I am so discouraged right now. I really don’t know how long will be before Version2 of Lifeteen.com to be online for the world. Without the database backbone for the site, it’s just; a pretty site to click around in. It’s like I’ve built a beautiful mansion where everyone is is welcome, but I can’t invite anyone over because there’s no electricity, no plumbing, no furniture. It just sits there getting dusty and old.

People did their work at Georgia Tech. If you didn’t do your work and do it well, you failed out. Even an average student there is an exceptional professional by everyone else’s standards. If I were back at Tech, I’d step into the College of Computing and ask for help. I’d have a dozen students around me clamoring about the best way to solve the problem. But that isn’t happening now. I am surrounded by D students who are lazy and they lie.

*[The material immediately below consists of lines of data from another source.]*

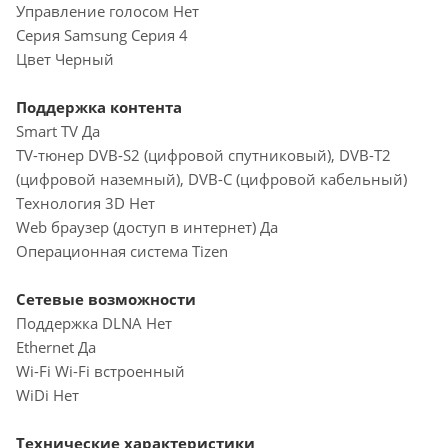
Управление голосом Нет
Серия Samsung Серия 4
Цвет Черный
Поддержка контента
Smart TV Да
TV-тюнер DVB-S2 (цифровой спутниковый), DVB-T2
(цифровой наземный), DVB-С (цифровой кабельный)
Технология 3D Нет
Web браузер (доступ в интернет) Да
Операционная система Tizen
Сетевые возможности
Поддержка DLNA Нет
Ethernet Да
Wi-Fi Wi-Fi встроенный
WiDi Нет
Технические характеристики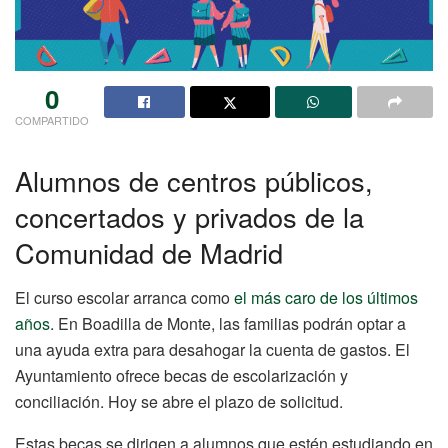
0
COMPARTIDO
Alumnos de centros públicos,
concertados y privados de la
Comunidad de Madrid
El curso escolar arranca como
el más caro de los últimos
años
. En Boadilla de Monte, las familias podrán optar a
una ayuda extra para desahogar la cuenta de gastos. El
Ayuntamiento ofrece becas de escolarización y
conciliación. Hoy se abre el plazo de solicitud.
Estas becas se dirigen a alumnos que estén estudiando en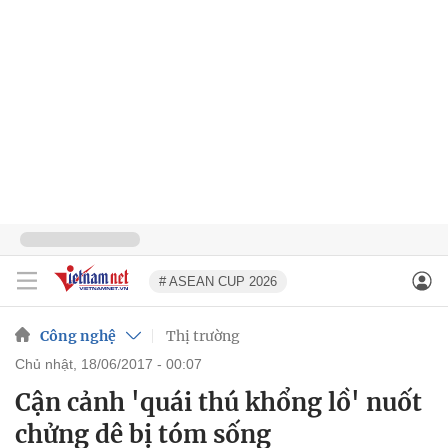
# ASEAN CUP 2026
Công nghệ
Thị trường
chủ nhật, 18/06/2017 - 00:07
Cận cảnh 'quái thú khổng lồ' nuốt
chửng dê bị tóm sống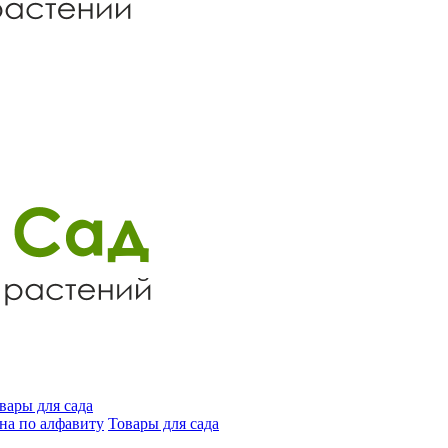
вары для сада
на по алфавиту
Товары для сада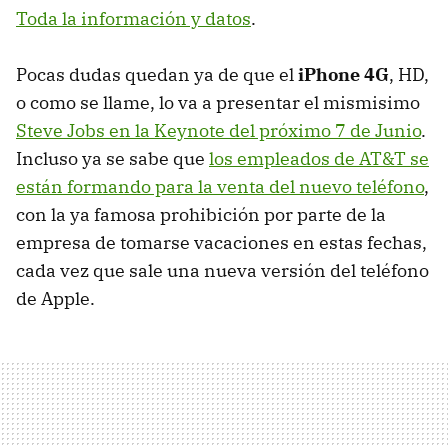
Toda la información y datos
.
Pocas dudas quedan ya de que el
iPhone 4G
, HD,
o como se llame, lo va a presentar el mismisimo
Steve Jobs en la Keynote del próximo 7 de Junio
.
Incluso ya se sabe que
los empleados de AT&T se
están formando para la venta del nuevo teléfono
,
con la ya famosa prohibición por parte de la
empresa de tomarse vacaciones en estas fechas,
cada vez que sale una nueva versión del teléfono
de Apple.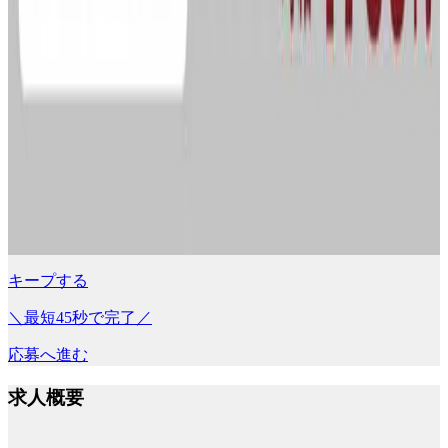
キープする
＼最短45秒で完了／
応募へ進む
求人概要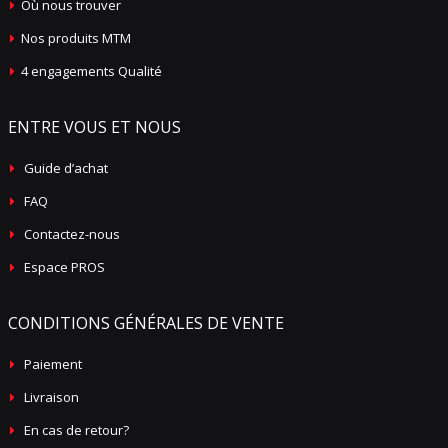
Où nous trouver
Nos produits MTM
4 engagements Qualité
ENTRE VOUS ET NOUS
Guide d’achat
FAQ
Contactez-nous
Espace PROS
CONDITIONS GÉNÉRALES DE VENTE
Paiement
Livraison
En cas de retour?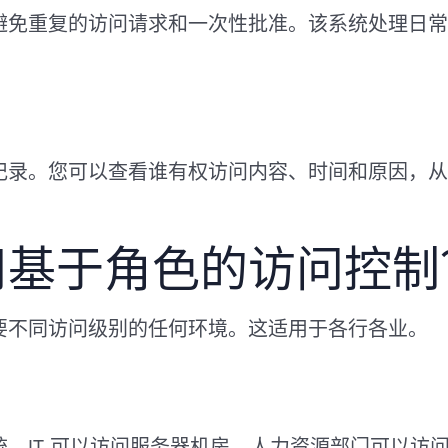
避免重复的访问请求和一次性批准。该系统处理日常
计记录。您可以查看谁有权访问内容、时间和原因，
用基于角色的访问控制
需要不同访问级别的任何环境。这适用于各行各业。
，IT 可以访问服务器机房，人力资源部门可以访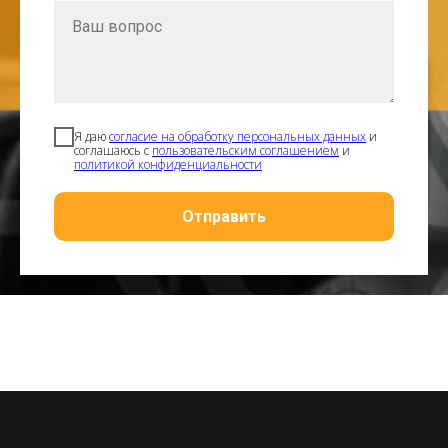
Я даю
согласие на обработку персональных данных
и
соглашаюсь с
пользовательским соглашением
и
политикой конфиденциальности
Отправить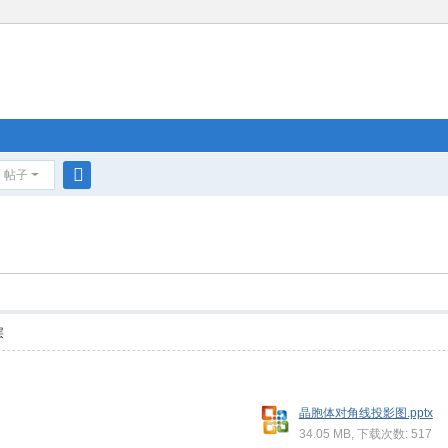
帖子
搜
索
层
晶胞体对角线投影图.pptx
34.05 MB, 下载次数: 517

So in desperation, I emailed the Georgia Tech Alumni Association here in Arizona. I didn’t even know there was a GT group in Arizona. I just searched around, wrote some emails, and prayed. Maybe they’ll know someone who does their job.

I am embarrassed I even have to write about this…that my life is being wasted by incompetent people. I thought this part of my life was done, that now is the time where I spread my wings and soar.

For years I’ve read success stories about when bright minds get together and make miracles. Talent, passion, ambition…it all comes together for something great. I pray that God would lead me to the right people. I have to have faith.